* Not using an arena allocator for the nodes can introduce more challenges than simplifications. The first is that deleting a deep tree currently is just freeing the arena block, while if the nodes were PyObjects it will involve recursive destruction. That could potentially segfault so we would need to use some custom trashcan mechanism of special deleters. All of this will certainly not simplify the code (at least the parser code) and will impact performance (although just in the parser/compiler phase).

* We would need to (potentially) reimplement the AST sequences into proper owning-containers. That will involve changing a considerable amount of code and some slowdown due to having to use C-API calls.

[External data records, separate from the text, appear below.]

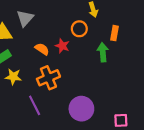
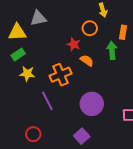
gray triangle: (25, 18) -> (38, 18), turned 36
orange semicircle: (42, 49) -> (87, 61), moved

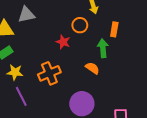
orange semicircle: (87, 61) -> (92, 68), moved
purple line: (47, 101) -> (21, 96), moved

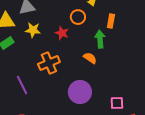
yellow star: (15, 72) -> (33, 30), moved

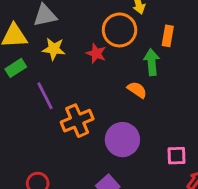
orange circle: (78, 17) -> (120, 30), size x1.5
orange cross: (49, 63) -> (77, 121), moved
purple line: (22, 85) -> (45, 96), moved

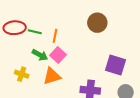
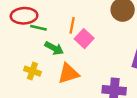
green line: (35, 32) -> (38, 28), moved
pink square: (58, 55) -> (84, 39), moved

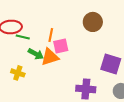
pink square: (84, 39) -> (61, 46), turned 35
orange triangle: (68, 73) -> (50, 57), moved

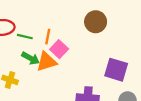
green line: (23, 37) -> (25, 37), moved
pink square: (61, 46) -> (59, 49), turned -35

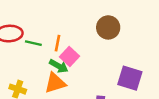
green arrow: (31, 58) -> (59, 66), moved
orange triangle: (47, 62) -> (55, 83), moved

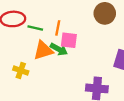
pink square: (70, 56) -> (69, 40), turned -36
orange triangle: (55, 83) -> (43, 50), moved

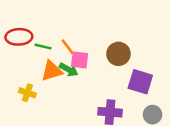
brown circle: (105, 13) -> (118, 54), moved
orange line: (58, 28) -> (67, 47), turned -48

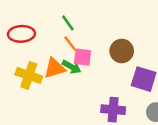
green line: (43, 47) -> (68, 23), moved, turned 42
yellow cross: (27, 93) -> (29, 75), moved, size x1.5

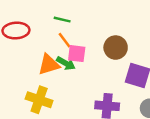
green line: (68, 23) -> (62, 20), turned -42
yellow cross: (29, 75) -> (39, 100), moved

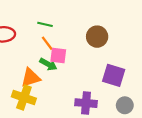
brown circle: (116, 48) -> (97, 37), moved
orange triangle: (49, 65) -> (31, 78), moved

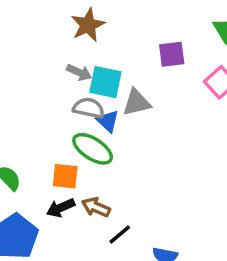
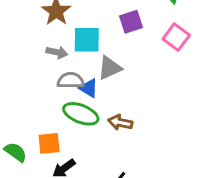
cyan square: (105, 82) -> (87, 40), moved
orange square: (65, 176) -> (49, 143), moved
brown arrow: (96, 207) -> (120, 123), moved

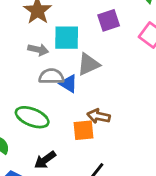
green ellipse: (81, 114) -> (32, 117), moved
orange square: (49, 143) -> (84, 130), moved

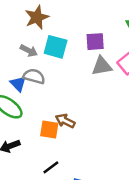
gray triangle: (88, 64) -> (102, 66), moved
blue triangle: (69, 84) -> (18, 84), moved

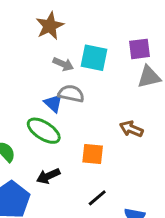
brown star: (37, 17) -> (50, 26), moved
brown arrow: (65, 121) -> (131, 129), moved

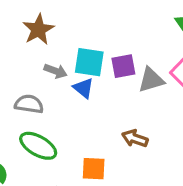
purple square: (140, 49) -> (123, 66), moved
gray semicircle: (71, 94) -> (29, 104), moved
blue triangle: (53, 103) -> (83, 88), moved

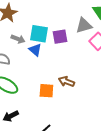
gray triangle: (151, 80) -> (84, 25), moved
orange square: (94, 169) -> (46, 91), moved

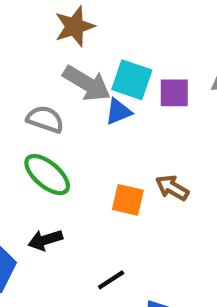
gray arrow: (18, 39) -> (87, 83), size x1.6
blue triangle: (35, 50) -> (118, 112), turned 48

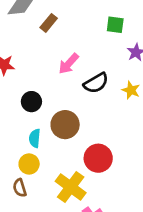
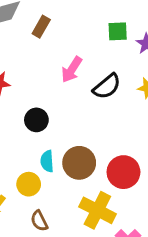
green square: (115, 25) -> (118, 31), moved
brown circle: (65, 125) -> (79, 163), moved
yellow circle: (29, 164) -> (29, 184), moved

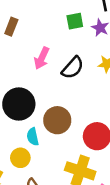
black circle: (36, 120) -> (19, 104), size x1.6
brown circle: (79, 163) -> (57, 120), moved

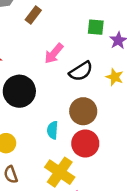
brown circle: (57, 120) -> (83, 111), moved
cyan semicircle: (33, 137) -> (53, 130), moved

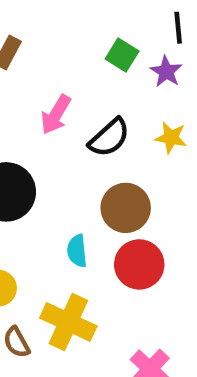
green square: (96, 27) -> (122, 55), turned 36
yellow cross: (60, 172) -> (68, 322), moved

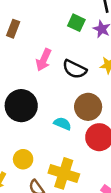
black semicircle: (109, 138) -> (75, 69), turned 75
cyan semicircle: (77, 251) -> (62, 124), moved, turned 126

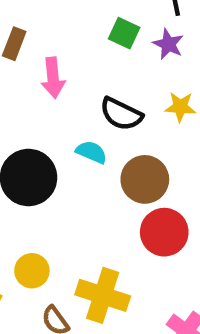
pink arrow: (44, 60) -> (53, 78), moved, turned -30
cyan semicircle: (62, 124) -> (91, 152), moved

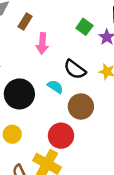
red circle: (164, 232) -> (61, 136), moved
yellow circle: (32, 271) -> (12, 134), moved

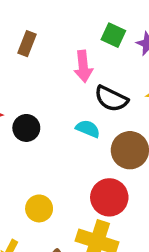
pink arrow: (42, 43) -> (83, 66), moved
black circle: (19, 94) -> (26, 128), moved, size x0.6

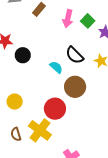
pink arrow: (83, 66) -> (68, 19), moved

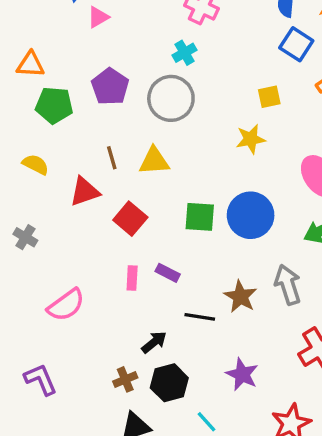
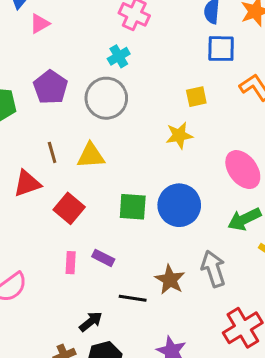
blue square: (296, 44) -> (221, 49), turned -32

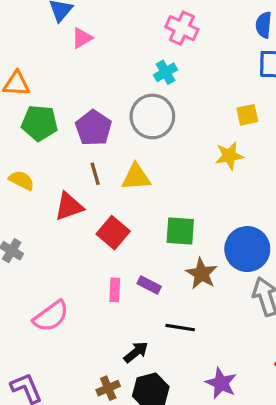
purple pentagon: (50, 87) -> (93, 128), moved
blue circle: (179, 205) -> (247, 249), moved
brown star: (170, 280) -> (201, 274), moved

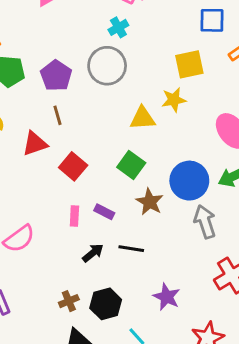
yellow square: (247, 115) -> (189, 64), size x1.5
yellow triangle: (136, 177) -> (143, 118), moved
green square: (180, 231) -> (131, 165), turned 32
black arrow: (136, 352) -> (93, 253), moved

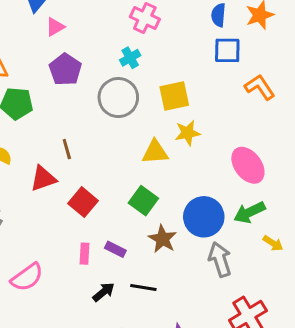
yellow square: (189, 64) -> (174, 96), moved
purple pentagon: (56, 76) -> (65, 70), moved

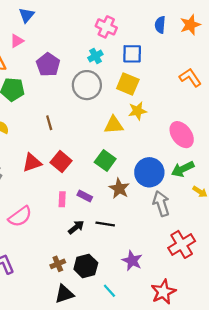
pink triangle: (55, 27) -> (17, 41), moved
blue square: (227, 50) -> (132, 54), moved
yellow square: (174, 96) -> (128, 84), turned 35
red triangle: (43, 179) -> (32, 163), moved

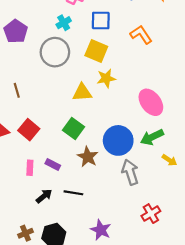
orange L-shape: (190, 78) -> (141, 35), moved
red cross: (182, 244) -> (151, 214), size x0.7

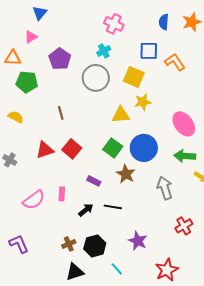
blue square: (101, 20) -> (149, 51), moved
green arrow: (152, 137) -> (185, 156), turned 30
blue circle: (118, 140) -> (144, 148), moved
pink rectangle: (30, 168) -> (62, 194), moved

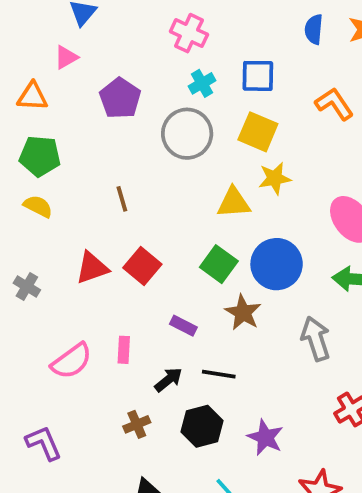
pink cross: (114, 24) -> (189, 33), moved
blue square: (149, 51) -> (258, 76), moved
green pentagon: (27, 82) -> (40, 156), moved
brown cross: (69, 244) -> (137, 424), moved
black hexagon: (95, 246) -> (202, 426), moved

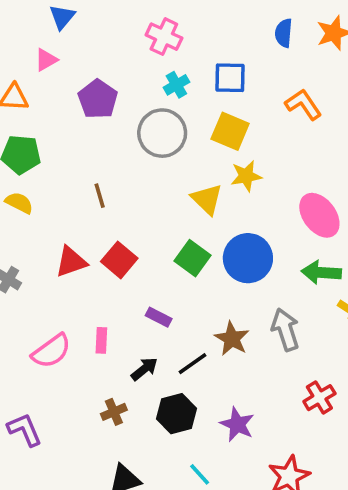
yellow triangle: (234, 203) -> (207, 199), turned 48
brown star: (243, 313) -> (232, 339), moved
black line: (219, 374) -> (193, 364), turned -44

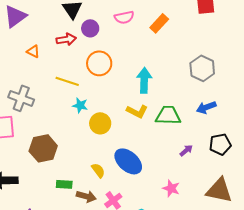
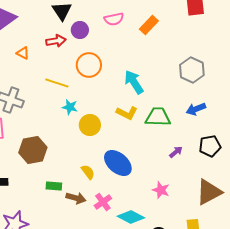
cyan arrow: (144, 80) -> (134, 82), turned -35
brown triangle: (219, 190) -> (209, 192), turned -40

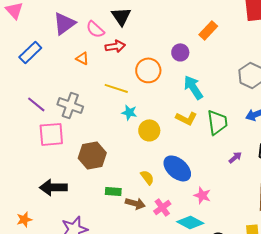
pink semicircle: (114, 19) -> (95, 29), moved, turned 54
purple circle: (80, 30) -> (180, 52), moved
green trapezoid: (158, 117) -> (217, 122), turned 80
pink star: (161, 190) -> (202, 195), moved

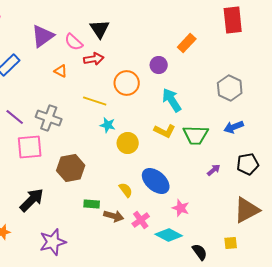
green trapezoid: (217, 122) -> (196, 135), turned 100
black arrow: (53, 187) -> (32, 200), turned 136

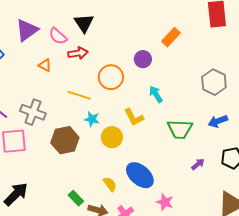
cyan arrow: (172, 100) -> (156, 94), size x0.7
yellow L-shape: (165, 131) -> (134, 117), moved, turned 35
brown hexagon: (71, 168) -> (65, 140), moved
green rectangle: (92, 204) -> (76, 198), turned 42

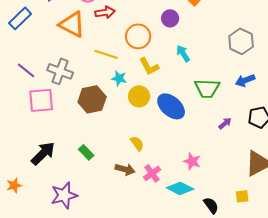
orange triangle: (45, 65) -> (72, 24), size x2.0
yellow L-shape: (134, 117) -> (149, 66), moved
blue ellipse: (140, 175) -> (171, 106), moved
green rectangle: (76, 198) -> (86, 152), moved

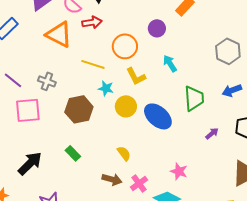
gray cross: (60, 71) -> (47, 81), size x0.7
green trapezoid: (207, 88) -> (194, 98), turned -96
green rectangle: (86, 152) -> (73, 153), moved

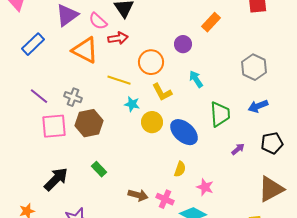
brown hexagon: (79, 109) -> (89, 123), moved
yellow semicircle: (124, 153) -> (180, 169), moved, turned 56
pink cross: (139, 183) -> (165, 199), turned -30

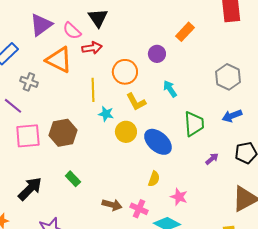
yellow line: (119, 80) -> (93, 90), turned 70
gray cross: (73, 97) -> (29, 82), moved

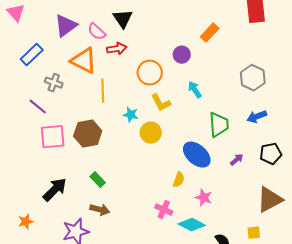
yellow line: (93, 90) -> (103, 91), moved
blue ellipse: (158, 142) -> (197, 155), moved
brown arrow: (112, 205) -> (100, 210), moved

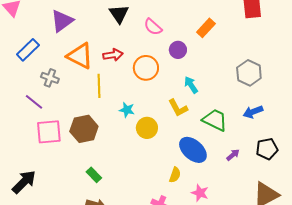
pink semicircle: (97, 32) -> (153, 27), moved
red arrow: (117, 49) -> (113, 55), moved
yellow L-shape: (161, 103) -> (178, 108), moved
green trapezoid: (219, 125) -> (215, 120), turned -60
black arrow: (55, 190) -> (24, 182), moved

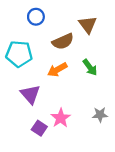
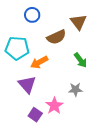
orange arrow: (57, 70) -> (39, 62), moved
gray star: (100, 115) -> (75, 89), moved

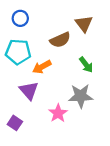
blue circle: (32, 15) -> (20, 18), moved
gray star: (75, 89) -> (81, 96), size x1.6
purple square: (35, 115) -> (15, 123), moved

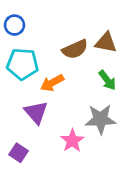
blue circle: (20, 18) -> (14, 25), moved
brown triangle: (84, 24) -> (106, 43), moved, turned -42

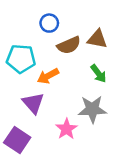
blue circle: (14, 25) -> (49, 23), moved
purple square: (19, 153) -> (17, 140), size x1.5

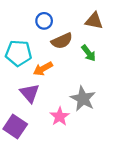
brown triangle: (97, 39) -> (94, 21), moved
green arrow: (98, 74) -> (89, 53), moved
gray star: (92, 109) -> (83, 99), turned 30

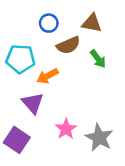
brown triangle: (94, 21) -> (92, 23), moved
gray star: (83, 99) -> (99, 138), moved

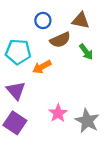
purple triangle: (33, 103) -> (16, 91), moved

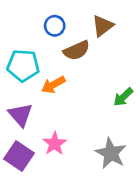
brown triangle: (81, 20) -> (103, 26), turned -48
green arrow: (86, 52) -> (123, 97), moved, turned 84
pink star: (58, 113) -> (55, 144), moved

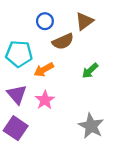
green arrow: (123, 97) -> (90, 71), moved
pink star: (55, 144) -> (45, 100), moved

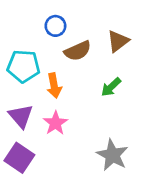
brown triangle: (84, 21) -> (118, 41), moved
orange arrow: (44, 70) -> (54, 86), turned -72

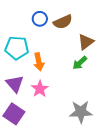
brown triangle: (118, 41) -> (86, 42), moved
brown semicircle: (78, 51) -> (63, 22), moved
gray star: (112, 155) -> (81, 112), turned -30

There is probably another way. We already have code to convert between the C-level AST (the one that's arena-allocated) and the Python-level AST (the one that the `ast` module provides). Mark doesn't seem to mind if processing macros slows down parsing (since .pyc file caching still works). So we could convert the C-level AST to a Python-level AST, give that to the macro processor, which returns another Python-level AST, and then we convert that back to a C-level AST that we graft into the parse tree for the source being parsed

Given that macros can return more macros I fear this process may be prohibitively slow because not only you need to create the python structures at each time, but also you would need to delete them as well and that will be always slower. How slow remains of course to be seen, but given that the chain can be unbounded is enough to worry me a little.

Even if we make the argument that is fine because this is a compile phase, there are a considerable amount of cases where compilation may happen at runtime, so although is not that critical as something like the eval loop, it may become a potential concern.